Des musées avec des collections de tableaux à faire pâlir le Louvre ou le Tate Modern. L’anglais est en passe de supplanter la langue arabe à Dubaï, quand dans nos pays plongés dans la médiocrité on polémique et on vocifère contre les langues déjà possédées. On ne compte plus les festivals du cinéma de renommée mondiale. Les salons et les compétitions sportives internationales. Bref, les pays du Golfe font preuve d’une flexibilité et d’un dynamisme cruellement absents en Algérie et dans le reste des pays dit arabes.
“C’est grâce au pétrole”, diraient certains. Nous sommes aussi un pays de pétrodollars, nonobstant les slogans gauchistes dont on nous a bernés pendant des décennies.
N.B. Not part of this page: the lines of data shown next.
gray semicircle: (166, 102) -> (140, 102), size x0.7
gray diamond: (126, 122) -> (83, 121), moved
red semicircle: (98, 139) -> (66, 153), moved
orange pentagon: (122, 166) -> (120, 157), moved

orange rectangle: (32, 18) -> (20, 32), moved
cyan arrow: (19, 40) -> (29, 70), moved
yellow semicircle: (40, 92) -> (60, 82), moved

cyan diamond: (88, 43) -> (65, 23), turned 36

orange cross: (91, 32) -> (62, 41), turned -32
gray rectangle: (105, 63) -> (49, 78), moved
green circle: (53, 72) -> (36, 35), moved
La différence est que les monarchies compensent le manque de liberté individuelle de leur population par la distribution de la richesse nationale et le développement structurel afin de légitimer leur pouvoir. Les systèmes républicains des pays dits arabes subissent le syndrome du pilleur.
Ils sont gangrenés de responsables chapardeurs s’évertuant à planquer leur butin dans les paradis fiscaux. Il ne s’agit pas de tresser des lauriers sur la tête des autocrates arabes, mais de souligner le pragmatisme politique de ces pays. Ils pèsent actuellement sur le sort de tous les pays dit arabo-musulmans et même au-delà. Qu’ils soutiennent les Frères musulmans ou les groupes les plus obscurs. Ce n’est là qu’un marché idéologique mercenaire au service de leurs intérêts et de ceux qui les protègent. L’implantation de l’islam politique en Europe prouve qu’à travers le prosélytisme religieux ils réussissent à marquer leur influence partout dans le monde. Ils ne craignent pas les alliances quelle qu’en soit leur nature.
En somme, il faudrait sortir des schémas et stéréotypes réducteurs auxquels on se livre en parlant des Arabes du Golfe. Ils sont bien plus rompus aux affaires du monde et à la realpolitik que nous le sommes. Le terme “bédouinisation” qu’on entend ici et là pour qualifier nos dérives gestionnaires et nos incivismes n’est ni juste ni approprié. C’est une errance sémantique qui n’empêchera pas nos responsabilités. “Connais l’adversaire et surtout connais-toi toi-même et tu seras invincible”, disait San Tzu, le célèbre général chinois.